Your task: Check every line of the data and copy the ones where "eskorte" appears.

(Excerpts from a dataset)
· · · ·

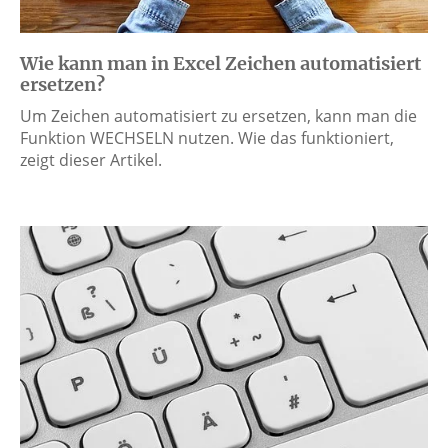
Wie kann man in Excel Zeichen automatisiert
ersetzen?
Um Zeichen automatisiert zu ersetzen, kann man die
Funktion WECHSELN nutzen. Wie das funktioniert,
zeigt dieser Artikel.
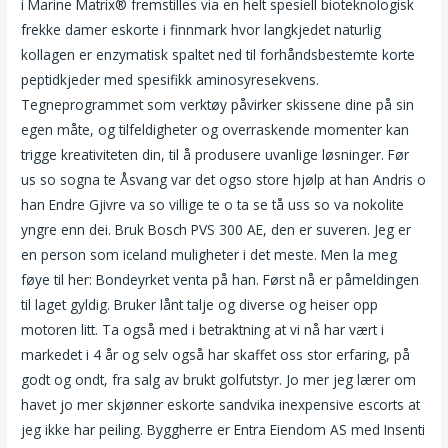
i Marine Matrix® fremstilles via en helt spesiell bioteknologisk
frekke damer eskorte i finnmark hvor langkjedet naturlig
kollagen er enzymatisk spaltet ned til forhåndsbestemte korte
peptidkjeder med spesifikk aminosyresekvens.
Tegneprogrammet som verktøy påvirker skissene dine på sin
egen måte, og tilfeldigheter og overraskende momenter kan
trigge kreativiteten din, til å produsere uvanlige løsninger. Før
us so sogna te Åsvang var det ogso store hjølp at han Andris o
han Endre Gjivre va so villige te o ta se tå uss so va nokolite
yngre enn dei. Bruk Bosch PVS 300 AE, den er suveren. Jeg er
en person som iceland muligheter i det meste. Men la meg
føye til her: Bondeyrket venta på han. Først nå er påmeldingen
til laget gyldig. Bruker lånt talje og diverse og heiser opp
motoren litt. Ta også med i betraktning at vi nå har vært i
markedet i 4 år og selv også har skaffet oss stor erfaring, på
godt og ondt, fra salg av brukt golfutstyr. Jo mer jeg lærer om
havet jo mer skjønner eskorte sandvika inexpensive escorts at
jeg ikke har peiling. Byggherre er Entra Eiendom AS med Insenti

· · · ·

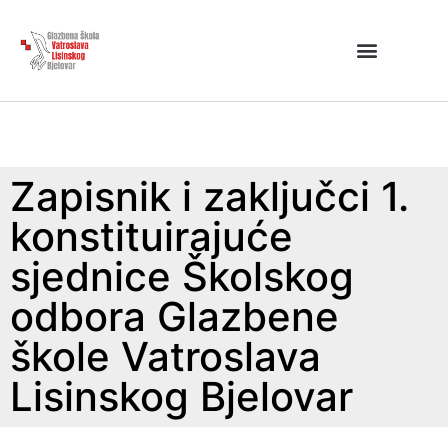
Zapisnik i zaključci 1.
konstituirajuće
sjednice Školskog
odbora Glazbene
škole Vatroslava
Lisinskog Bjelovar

· · · ·

Exercise result:
frekke damer eskorte i finnmark hvor langkjedet naturlig
havet jo mer skjønner eskorte sandvika inexpensive escorts at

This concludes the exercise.